Interesting People mailing list archives

From whence comes the real dangers to the internet?


From: Dave Farber <dfarber () me com>
Date: Wed, 16 Jun 2010 21:12:47 -0400





Begin forwarded message:

From: Karl Auerbach <karl () cavebear com>
Date: June 16, 2010 7:37:45 PM EDT
To: dave () farber net
Cc: ip <ip () v2 listbox com>
Subject: From whence comes the real dangers to the internet?
Reply-To: karl () cavebear com



Today Intuit's Quickbooks web application is dead.  Their payroll systems may be offline as well.  Small business by 
the thousands are unable to run their accounts, issue or process purchase orders, or pay their bills.  My own small 
company has already seen sales that may been lost because we can not issue timely invoices.  The cumulative impact 
across the small business community could easily be in the $billons.

Earlier this week AT&T/Apple had the iPhone registration fiasco.

These kinds of things are becoming increasingly common.

Last week Stewart Baker wrote about dangers to the internet from actors with evil intent.

I would submit that the internet more at risk from ourselves than it is from any terrorist or "cyber warrior".

It is appearing as if the BP oil blowout was caused by shoddy procedures and corners cut to save money.

When it comes to taking shortcuts BP is not alone.

In the internet software business we have far too many providers who create weak products that are under-tested and 
for which users have neither adequate means to detect or isolate failures nor backup procedures in case of failure.

And it is rare to find anyone who has looked at the cross-linkage between our technologies and wondered "how do we 
bring it all back if something fails?"

Walt Kelly said "We have met the enemy and it is us".  I suggest that when we look at the vulnerability of the 
technical machinery of our society that we are more at risk from our own foibles than from active attack by evil 
doers.

We really ought to look at the net and our net applications not so much with an eye to protecting them against evil 
people as with an eye to protect them against ourselves and Murphy's Law.

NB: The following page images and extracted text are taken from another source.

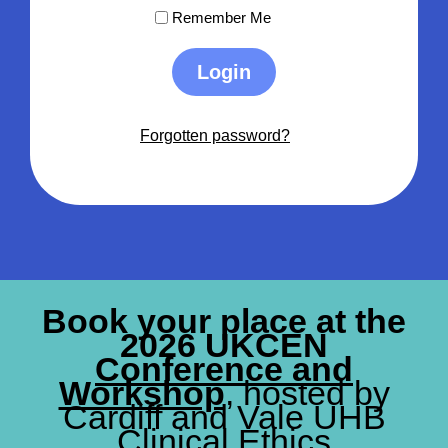
Remember Me
Login
Forgotten password?
Book your place at the
2026 UKCEN
Conference and
Workshop
, hosted by
Cardiff and Vale UHB
Clinical Ethics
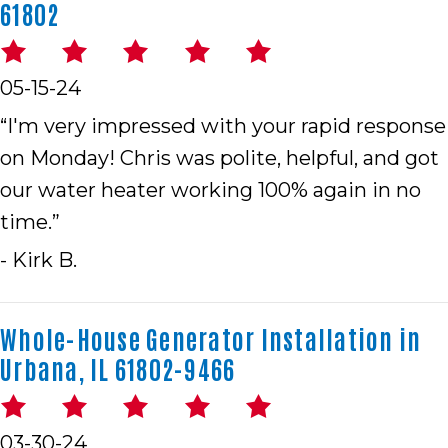
61802
05-15-24
“I'm very impressed with your rapid response
on Monday! Chris was polite, helpful, and got
our water heater working 100% again in no
time.”
- Kirk B.
Whole-House Generator Installation in
Urbana, IL 61802-9466
03-30-24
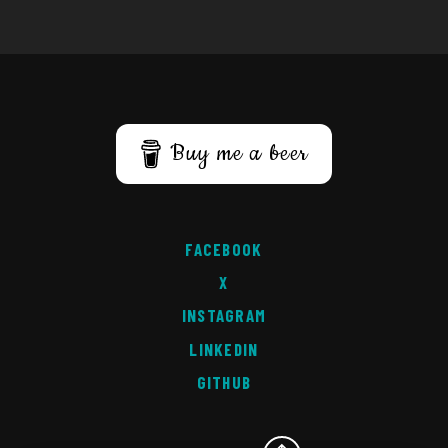
Buy me a beer
FACEBOOK
X
INSTAGRAM
LINKEDIN
GITHUB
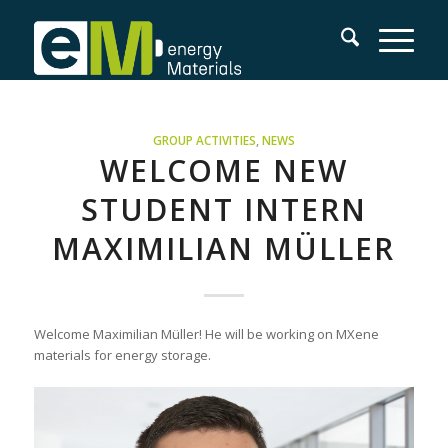
GROUP ACTIVITIES
,
NEWS
WELCOME NEW
STUDENT INTERN
MAXIMILIAN MÜLLER
Welcome Maximilian Müller! He will be working on MXene
materials for energy storage.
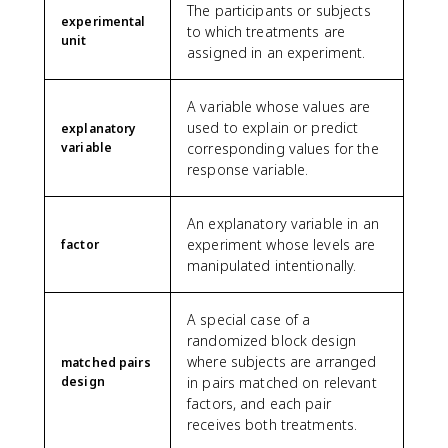
The participants or subjects
experimental
to which treatments are
unit
assigned in an experiment.
A variable whose values are
used to explain or predict
explanatory
variable
corresponding values for the
response variable.
An explanatory variable in an
experiment whose levels are
factor
manipulated intentionally.
A special case of a
randomized block design
where subjects are arranged
matched pairs
design
in pairs matched on relevant
factors, and each pair
receives both treatments.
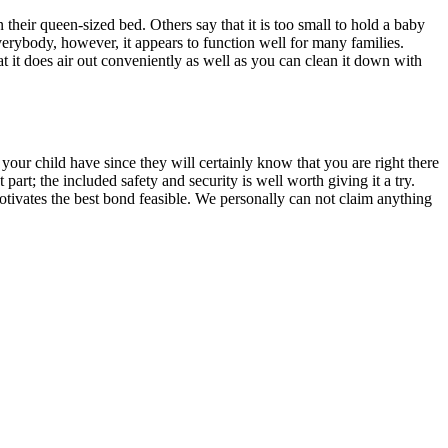
n their queen-sized bed. Others say that it is too small to hold a baby
 everybody, however, it appears to function well for many families.
at it does air out conveniently as well as you can clean it down with
 your child have since they will certainly know that you are right there
art; the included safety and security is well worth giving it a try.
motivates the best bond feasible. We personally can not claim anything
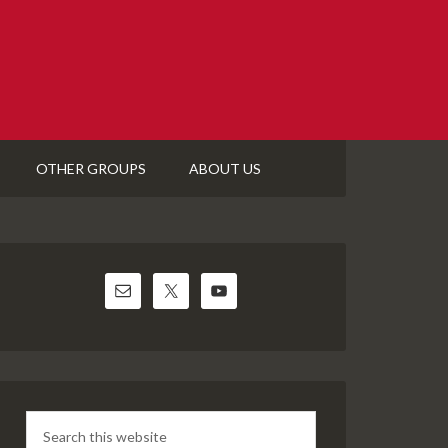
OTHER GROUPS
ABOUT US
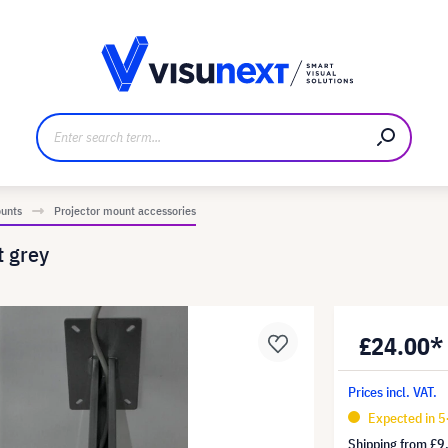
anufacturer
Downloads and press kit
ounts
Projector mount accessories
t grey
£24.00*
Prices incl. VAT.
Expected in 5
Shipping from
£9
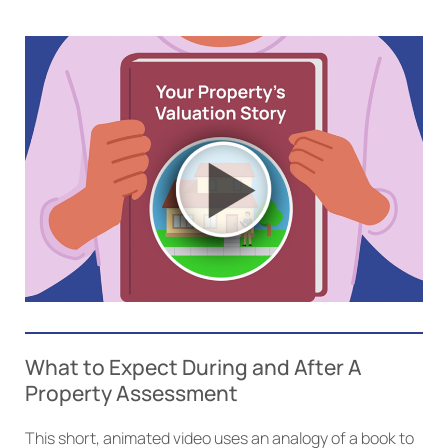
What to Expect During and After A
Property Assessment
This short, animated video uses an analogy of a book to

We ought to begin changing the architecture of the internet to build-in many of the tools that old Ma Bell found 
useful - from easy things like remote loopbacks, clear test points, and clearly defined demarcations of authority to 
more complex things like the creation of a information base in which the pathology of the internet can be described - 
particularly in terms of symptoms indicating possible causations and procedures to resolve among those possible 
causations.

If we had things like that we would not only be better prepared against future failures, human mistakes, and the 
often destructive resonance of old devices when they meet the new, but we would also be better prepared against 
actual attacks.

I believe that in our national planning, such as our National Broadband Plan, that we need to give a lot more 
attention than we have to matters of maintenance, testing, troubleshooting, repair, and recovery from failures.